Untuk anak-anak yang lebih muda: ajarkan mereka membaca, lakukan aktivitas membaca bersama mereka, bacakan mereka cerita, batasi waktu menggunakan gadget, dan dorong mereka untuk beraktivitas ke luar (sosial) dan bergerak (fisik). Fokus pada keterampilan sosial dan kesiapan sekolah.
Untuk anak-anak usia menengah: lakukan perjalanan bersama mereka sebisa mungkin. Minta mereka menulis tentang apa yang mereka lihat dan pelajari, serta minta mereka untuk membangun solusi atas masalah yang menarik perhatian mereka. Cara ini untuk mulai melatih dan mengasah design skills, yaitu bagaimana mereka menerapkan pendekatan dalam melakukan problem solving.
Untuk remaja: bantu mereka membuat koneksi ke masyarakat/komunitas, mengunjungi para pemilik usaha, dan dapatkan pekerjaan ataupun rancang sendiri bisnis pribadi.
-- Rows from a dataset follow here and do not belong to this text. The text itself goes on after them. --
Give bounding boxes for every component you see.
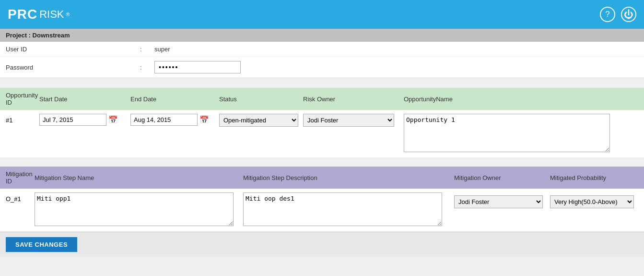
user-info-section: User ID : super Password : (0, 42, 644, 78)
opp-id-header: Opportunity ID (6, 92, 39, 106)
password-row: Password : (0, 57, 644, 78)
project-bar: Project : Downstream (0, 29, 644, 42)
mit-id-cell: O_#1 (6, 192, 35, 203)
app-header: PRC RISK ® ? ⏻ (0, 0, 644, 29)
mit-prob-select[interactable]: Very High(50.0-Above) High(30.0-50.0) Me… (550, 195, 634, 208)
help-icon[interactable]: ? (600, 7, 615, 22)
end-date-cell: 📅 (130, 114, 219, 126)
footer: SAVE CHANGES (0, 232, 644, 257)
save-changes-button[interactable]: SAVE CHANGES (6, 237, 77, 252)
password-input[interactable] (154, 61, 241, 73)
logo-reg: ® (66, 12, 70, 17)
start-date-calendar-icon[interactable]: 📅 (108, 115, 118, 124)
opportunity-header: Opportunity ID Start Date End Date Statu… (0, 88, 644, 110)
status-cell: Open-mitigated Open Closed (219, 114, 303, 127)
project-label: Project : Downstream (6, 32, 70, 39)
mit-desc-textarea[interactable]: Miti oop des1 (243, 192, 442, 226)
mit-id-header: Mitigation ID (6, 170, 35, 185)
user-id-value: super (154, 46, 170, 53)
end-date-header: End Date (130, 96, 219, 103)
start-date-header: Start Date (39, 96, 130, 103)
mit-name-cell: Miti opp1 (35, 192, 243, 228)
mit-desc-cell: Miti oop des1 (243, 192, 454, 228)
mit-name-textarea[interactable]: Miti opp1 (35, 192, 234, 226)
password-colon: : (140, 64, 154, 71)
owner-select[interactable]: Jodi Foster John Smith Jane Doe (303, 114, 394, 127)
header-icons: ? ⏻ (600, 7, 636, 22)
start-date-cell: 📅 (39, 114, 130, 126)
owner-cell: Jodi Foster John Smith Jane Doe (303, 114, 404, 127)
mit-step-desc-header: Mitigation Step Description (243, 174, 454, 181)
risk-owner-header: Risk Owner (303, 96, 404, 103)
logo-prc: PRC (8, 7, 37, 22)
user-id-colon: : (140, 46, 154, 53)
opportunity-row: #1 📅 📅 Open-mitigated Open Closed Jodi F… (0, 110, 644, 158)
power-icon[interactable]: ⏻ (621, 7, 636, 22)
user-id-label: User ID (6, 46, 140, 53)
logo-risk: RISK (39, 8, 64, 21)
mit-prob-header: Mitigated Probability (550, 174, 638, 181)
mit-owner-header: Mitigation Owner (454, 174, 550, 181)
end-date-input[interactable] (130, 114, 198, 126)
spacer-2 (0, 158, 644, 163)
spacer-1 (0, 78, 644, 83)
opp-id-cell: #1 (6, 114, 39, 124)
status-select[interactable]: Open-mitigated Open Closed (219, 114, 298, 127)
start-date-input[interactable] (39, 114, 106, 126)
opp-name-header: OpportunityName (404, 96, 638, 103)
mit-step-name-header: Mitigation Step Name (35, 174, 243, 181)
status-header: Status (219, 96, 303, 103)
mit-owner-cell: Jodi Foster John Smith Jane Doe (454, 192, 550, 208)
password-label: Password (6, 64, 140, 71)
mit-owner-select[interactable]: Jodi Foster John Smith Jane Doe (454, 195, 543, 208)
opp-name-cell: Opportunity 1 (404, 114, 638, 154)
mit-prob-cell: Very High(50.0-Above) High(30.0-50.0) Me… (550, 192, 638, 208)
opp-name-textarea[interactable]: Opportunity 1 (404, 114, 610, 152)
mitigation-header: Mitigation ID Mitigation Step Name Mitig… (0, 167, 644, 189)
end-date-wrap: 📅 (130, 114, 219, 126)
logo: PRC RISK ® (8, 7, 70, 22)
end-date-calendar-icon[interactable]: 📅 (199, 115, 209, 124)
user-id-row: User ID : super (0, 42, 644, 57)
mitigation-row: O_#1 Miti opp1 Miti oop des1 Jodi Foster… (0, 189, 644, 232)
start-date-wrap: 📅 (39, 114, 130, 126)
Bantu mereka membangun portofolio pribadi yang menampilkan keterampilan kewirausahaan (inisiatif, value integritas) yang baik.
Fase Kecakapan Hasil Belajar
1 Kecakapan digital
Kelas 3 SD harus bisa mengetik 80 kata permenit.
Anak SD kelas 1–3 tidak bisa dilatih logika dan analisa, tetapi mereka pada puncaknya dalam perkembangan motorik. Ini alasan utama musisi dan atlit terbaik selalu dilatih pada usia ini. Maka kemampuan mengetik bisa mereka kuasai dengan mudah.
Mengetik ini dasar banget, tapi banyak mahasiswa yang kurang cakap. Akibatnya males nulis, ngetik makalah mengandalkan kopi-paste, ngetik skripsi lambat, idenya keburu ilang dari otak.
Jangan takut duluan dengan istilah algoritma, itu cuma biar kelihatan abad ke-21 saja, sederhananya ialah langkah-langkah untuk mencapai sesuatu.
Anak kelas 6 SD harus sudah paham bahwa nasi goreng yang dia makan itu melalui proses pertanian. Mereka harus bisa menjelaskan hingga tuntas apa saja yang dilakukan petani untuk memproduksi beras. Kemudian juga menjelaskan bagaimana beras diproses hingga menjadi nasi goreng berwarna merah kecokelatan dengan aroma telur goreng.
Jadi ketika diminta menjelaskan tentang bangku, maka yang dipikirkan pertama haruslah tentang menebang pohon.
Inilah algoritma. Langkah-langkah praktis yang harus ditempuh untuk memproduksi sesuatu atau menyelesaikan tugas tertentu. Relevansinya dengan dunia IT dan Digital jangan diragukan lagi.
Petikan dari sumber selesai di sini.